Yes. After years of using the same gear, there was stuff etched into muscle memory. Similarly, USSOF are avid users of velcro, while their Norwegian counterparts are not. It was also a new feeling to wear a plate carrier without the sturdy harness that the Crye CPC has; but First Spear’s AAC offers more agility and movement in return, and an overall lower profile. It reminds me of a slightly bigger JPC, if readers have tried that carrier.
We’ve been running PCs with First Spear’s Tubes technology for almost two years now. None of us have had the mechanisms break, or open unintentionally.
The downside is that your cummerbund loses one PALS channel on either side of you front platebag. But the pros of not having to lift the velcro flap to don and doff your PC is worth it. While it’s way easier to gear up, or gear off with the Tubes system, it takes longer to adjust the cummerbund length in the first place.
First Spear’s 6/12 technology is more of a mixed bag. It does cut down on weight, but it can be a pain in the behind. The laser-cut PALS slots are a definite win, but the velcro backing tabs leave much to be desired. FirstSpear’s 6/9 system is a better compromise, in my opinion, because it mixes the laser-cut slots with a more traditional, threaded MOLLE pouch backer.
We, as an FSK impression team, aren’t restricted to First Spear gear. Blue Force Gear, Tyr Tactical, and not least NFM are frequently spotted. NFM is probably most well known in the international community for their M07BA vests, issued to the Norwegian Army in various forms. They also supply the Bear II vest, which is the most common vest out there today in the Army and Navy. FSK use their older generation of Bear vests for long range recon and winter kit.

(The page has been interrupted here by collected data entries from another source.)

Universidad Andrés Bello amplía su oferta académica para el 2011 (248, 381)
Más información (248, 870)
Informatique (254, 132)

NFM is mostly seen as the medic pouch and the HABD pouch on FSK operators. For events that require us to be out in the wild for an extended period of time, we’ve settled for the NFM Bear II with NFM pouches. Some of us have military backgrounds, and learned the pros and cons with this vest, so we know how to best use it for simulation use.
One of the things that NFM has thought of, is magazine pouches with lids that completely cover the pouch and whatever it packs. This is due to the ridiculous amount of snow that falls every winter in Norway. Try pulling out a magazine from a pouch that’s full of snow with winter mittens, while under stress. The lids also prevent dirt and debris from interfering with your gear.

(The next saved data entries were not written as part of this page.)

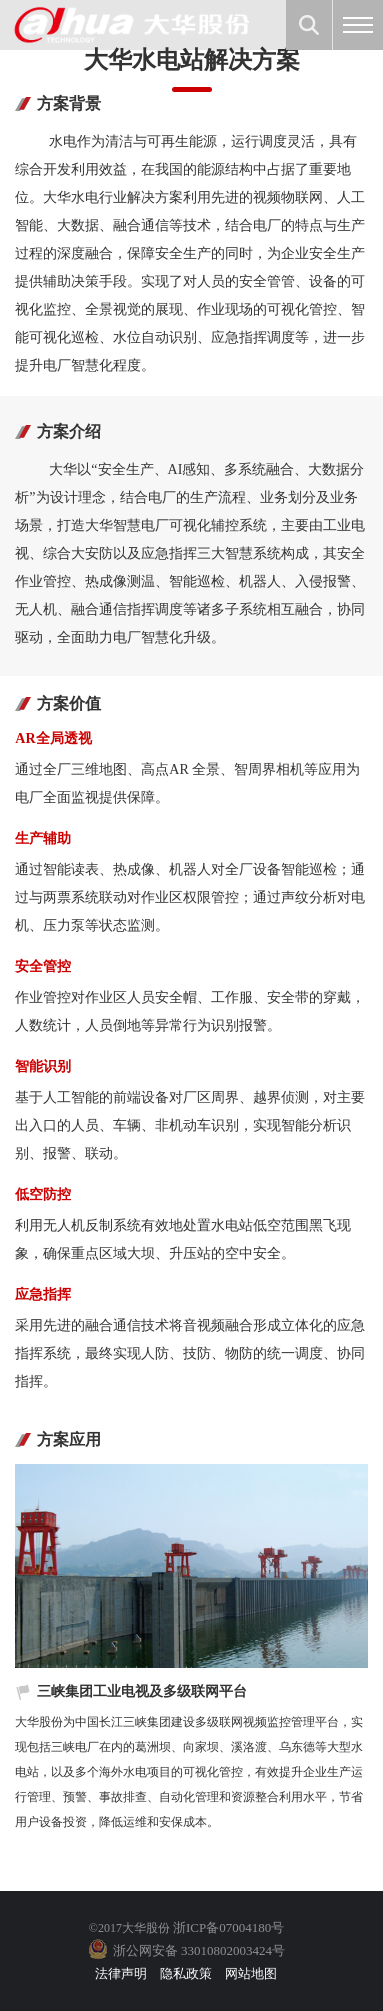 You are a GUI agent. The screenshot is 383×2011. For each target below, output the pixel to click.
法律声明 (121, 1973)
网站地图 (251, 1973)
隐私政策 (186, 1973)
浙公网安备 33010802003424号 (199, 1950)
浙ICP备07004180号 (228, 1927) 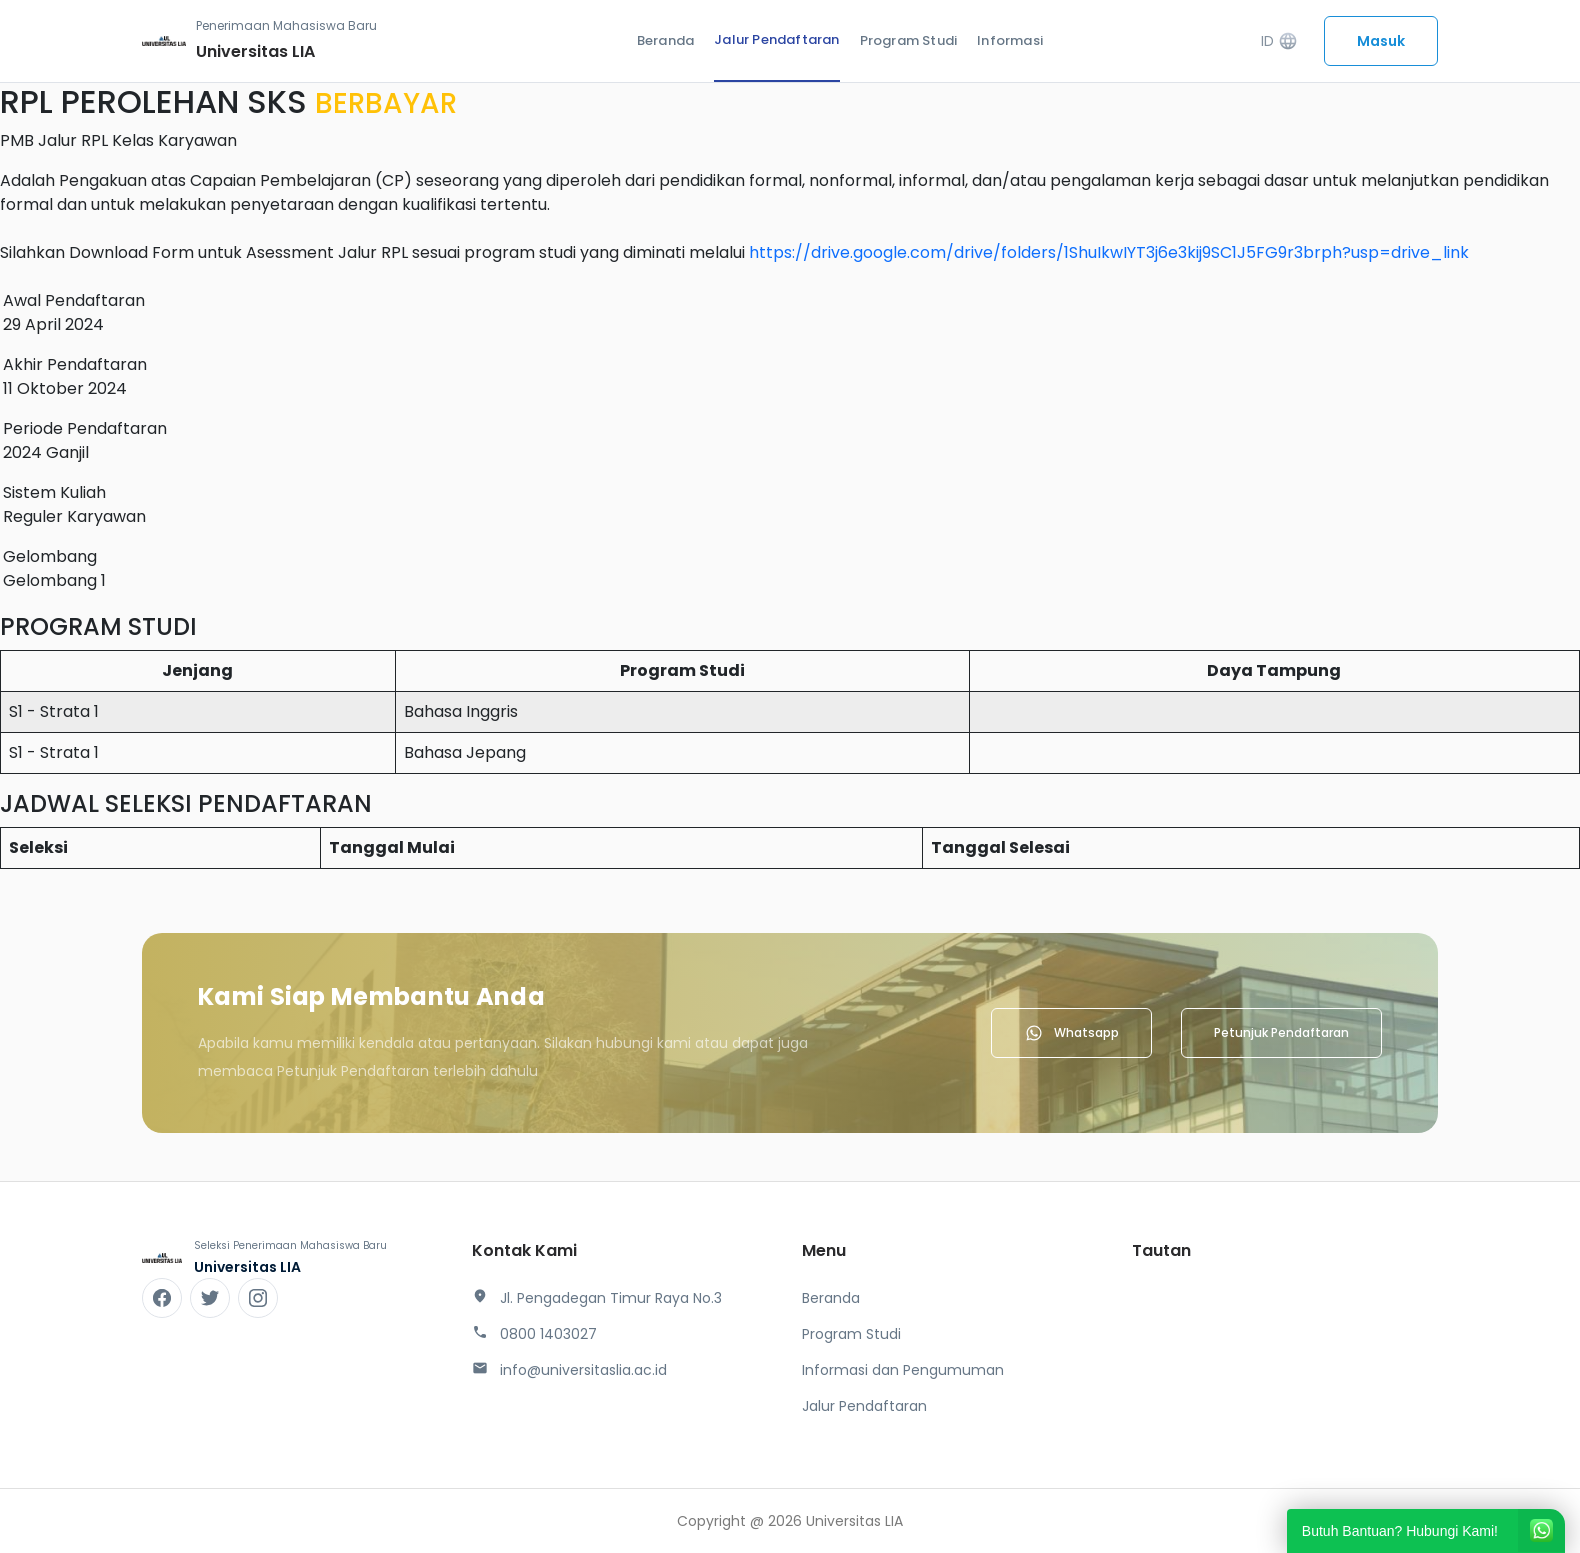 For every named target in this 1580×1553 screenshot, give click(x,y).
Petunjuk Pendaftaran (1281, 1032)
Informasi (1010, 40)
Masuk (1381, 41)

Compared to Crye, NFM makes more durable and sturdy tactical nylon. But on the other hand, these manufacturers make their products based on use in different environments; so while NFM tends to be more bulky and robust than Crye, the latter isn’t meant to be exposed to the same scenery.
NFM makes various clothes under the GARM name, which the GARM Combat Shirt has made them famous for. They recently released the 2.0 version of their uniforms and combat apparel. Well worth a look if you’re into Norwegian gear.
We do go for Crye Precision, Arcteryx and Taiga when it comes to uniforms, but you can see GARM here and there if you spot us somewhere. Issued Gore-Tex uniforms are not uncommon either.
Tell me about any specialisms within the team
We aim to be an assault/breaching team. We don’t put all our eggs in the CQB setup, but the guys know how to knock down doors and take names.
There are different roles for everyone in the group, consisting of a leader, breacher, medic, scout, and whatever we would need. You’re not locked in to your role forever, but at larger events you bring your medic pack if you’re the medic in the team. The goal is that every member can cover for each other if the situation demands it, and we hope to get there in the future.
Lastly, what are the team’s future plans?
We are looking to expand our merry group of bandits. Hopefully we can grow as a team and add positive influences to the group and the milsim community as a whole.
We are planning to attend this year’s Berget on the NAF side, and will pretty much jump onto any milsim event when ever we get a chance.